-- To do --
Go through the records and show each line where the word "Korean" occurs.

-- Records supplied --
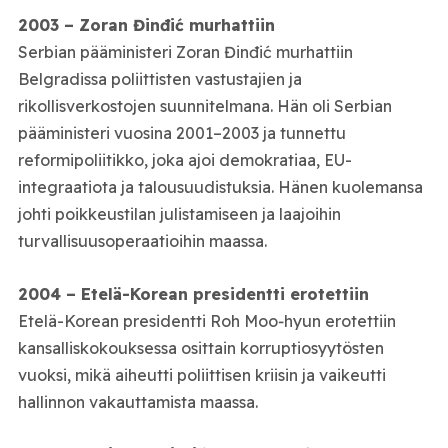
2003 – Zoran Đinđić murhattiin
Serbian pääministeri Zoran Đinđić murhattiin
Belgradissa poliittisten vastustajien ja
rikollisverkostojen suunnitelmana. Hän oli Serbian
pääministeri vuosina 2001–2003 ja tunnettu
reformipoliitikko, joka ajoi demokratiaa, EU-
integraatiota ja talousuudistuksia. Hänen kuolemansa
johti poikkeustilan julistamiseen ja laajoihin
turvallisuusoperaatioihin maassa.
2004 – Etelä-Korean presidentti erotettiin
Etelä-Korean presidentti Roh Moo‑hyun erotettiin
kansalliskokouksessa osittain korruptiosyytösten
vuoksi, mikä aiheutti poliittisen kriisin ja vaikeutti
hallinnon vakauttamista maassa.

-- Exercise solution --
2004 – Etelä-Korean presidentti erotettiin
Etelä-Korean presidentti Roh Moo‑hyun erotettiin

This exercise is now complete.